22.2.1. Input from Character Streams

Many character input functions take optional arguments called input-stream, eof-error-p, and eof-value. The input-stream argument is the stream from which to obtain input; if unsupplied or nil it defaults to the value of the special variable *standard-input*. One may also specify t as a stream, meaning the value of the special variable *terminal-io*.

The eof-error-p argument controls what happens if input is from a file (or any other input source that has a definite end) and the end of the file is reached. If eof-error-p is true (the default), an error will be signaled at end of file. If it is false, then no error is signaled, and instead the function returns eof-value.

change_begin
X3J13 voted in January 1989 (ARGUMENTS-UNDERSPECIFIED) to clarify that an eof-value argument may be any Lisp datum whatsoever.
change_end

Functions such as read that read the representation of an object rather than a single character will always signal an error, regardless of eof-error-p, if the file ends in the middle of an object representation. For example, if a file does not contain enough right parentheses to balance the left parentheses in it, read will complain. If a file ends in a symbol or a number immediately followed by end-of-file, read will read the symbol or number successfully and when called again will see the end-of-file and only then act according to eof-error-p. Similarly, the function read-line will successfully read the last line of a file even if that line is terminated by end-of-file rather than the newline character. If a file contains ignorable text at the end, such as blank lines and comments, read will not consider it to end in the middle of an object. Thus an eof-error-p argument controls what happens when the file ends between objects.

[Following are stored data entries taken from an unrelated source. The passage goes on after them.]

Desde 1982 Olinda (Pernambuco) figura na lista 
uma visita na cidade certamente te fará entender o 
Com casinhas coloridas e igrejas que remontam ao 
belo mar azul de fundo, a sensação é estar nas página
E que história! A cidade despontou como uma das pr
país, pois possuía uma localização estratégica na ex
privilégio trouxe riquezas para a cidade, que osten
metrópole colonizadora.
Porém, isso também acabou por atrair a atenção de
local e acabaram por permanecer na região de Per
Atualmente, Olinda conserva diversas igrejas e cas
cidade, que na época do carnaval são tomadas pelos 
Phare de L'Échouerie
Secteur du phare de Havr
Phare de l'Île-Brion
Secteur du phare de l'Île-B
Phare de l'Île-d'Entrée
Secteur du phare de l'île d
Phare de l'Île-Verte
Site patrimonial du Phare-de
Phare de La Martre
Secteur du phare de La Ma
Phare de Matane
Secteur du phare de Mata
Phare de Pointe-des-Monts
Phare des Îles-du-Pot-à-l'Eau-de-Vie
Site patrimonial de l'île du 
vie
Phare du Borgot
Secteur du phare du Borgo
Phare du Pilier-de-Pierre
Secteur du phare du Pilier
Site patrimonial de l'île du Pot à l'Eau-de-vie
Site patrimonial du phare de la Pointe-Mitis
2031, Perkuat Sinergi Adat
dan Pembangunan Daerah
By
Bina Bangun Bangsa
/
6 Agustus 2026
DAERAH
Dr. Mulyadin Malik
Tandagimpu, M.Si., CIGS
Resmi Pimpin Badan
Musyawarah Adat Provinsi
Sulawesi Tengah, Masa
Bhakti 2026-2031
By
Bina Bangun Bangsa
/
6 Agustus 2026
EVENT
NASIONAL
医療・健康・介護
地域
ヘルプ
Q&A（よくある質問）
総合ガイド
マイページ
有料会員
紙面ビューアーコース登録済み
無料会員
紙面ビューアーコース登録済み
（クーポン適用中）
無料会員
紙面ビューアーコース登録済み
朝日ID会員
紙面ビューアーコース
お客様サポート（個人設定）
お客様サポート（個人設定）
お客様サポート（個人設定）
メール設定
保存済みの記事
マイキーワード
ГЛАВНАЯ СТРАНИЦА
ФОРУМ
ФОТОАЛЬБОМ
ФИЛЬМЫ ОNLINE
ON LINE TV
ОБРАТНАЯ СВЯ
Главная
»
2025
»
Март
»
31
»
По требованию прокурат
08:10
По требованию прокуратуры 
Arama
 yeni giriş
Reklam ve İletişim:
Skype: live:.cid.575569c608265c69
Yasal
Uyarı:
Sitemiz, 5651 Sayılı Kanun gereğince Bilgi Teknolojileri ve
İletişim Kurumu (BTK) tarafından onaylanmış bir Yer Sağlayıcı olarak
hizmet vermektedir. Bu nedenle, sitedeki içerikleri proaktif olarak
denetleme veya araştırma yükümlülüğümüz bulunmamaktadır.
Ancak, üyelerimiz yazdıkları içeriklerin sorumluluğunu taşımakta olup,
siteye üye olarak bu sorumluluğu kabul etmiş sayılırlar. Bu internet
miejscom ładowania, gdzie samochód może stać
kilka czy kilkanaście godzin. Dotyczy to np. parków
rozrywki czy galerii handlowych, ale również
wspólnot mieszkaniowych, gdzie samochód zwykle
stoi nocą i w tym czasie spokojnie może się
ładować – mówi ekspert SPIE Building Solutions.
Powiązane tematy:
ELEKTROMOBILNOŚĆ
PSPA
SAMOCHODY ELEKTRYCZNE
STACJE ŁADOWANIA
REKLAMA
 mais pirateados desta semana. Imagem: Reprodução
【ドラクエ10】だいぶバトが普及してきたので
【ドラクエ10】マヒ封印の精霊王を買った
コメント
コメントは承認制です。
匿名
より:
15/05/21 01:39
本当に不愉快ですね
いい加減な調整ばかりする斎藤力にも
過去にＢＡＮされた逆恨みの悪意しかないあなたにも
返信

Many input functions also take an argument called recursive-p. If specified and not nil, this argument specifies that this call is not a ``top-level'' call to read but an imbedded call, typically from the function for a macro character. It is important to distinguish such recursive calls for three reasons.

First, a top-level call establishes the context within which the #n= and #n# syntax is scoped. Consider, for example, the expression

(cons '#3=(p q r) '(x y . #3#))

If the single-quote macro character were defined in this way:

(set-macro-character #\' 
                     #'(lambda (stream char) 
                         (declare (ignore char)) 
                         (list 'quote (read stream))))

then the expression could not be read properly, because there would be no way to know when read is called recursively by the first occurrence of ' that the label #3= would be referred to later in the containing expression. There would be no way to know because read could not determine that it was called by a macro-character function rather than from ``top level.'' The correct way to define the single quote macro character uses the recursive-p argument:

(set-macro-character #\' 
                     #'(lambda (stream char) 
                         (declare (ignore char)) 
                         (list 'quote (read stream t nil t))))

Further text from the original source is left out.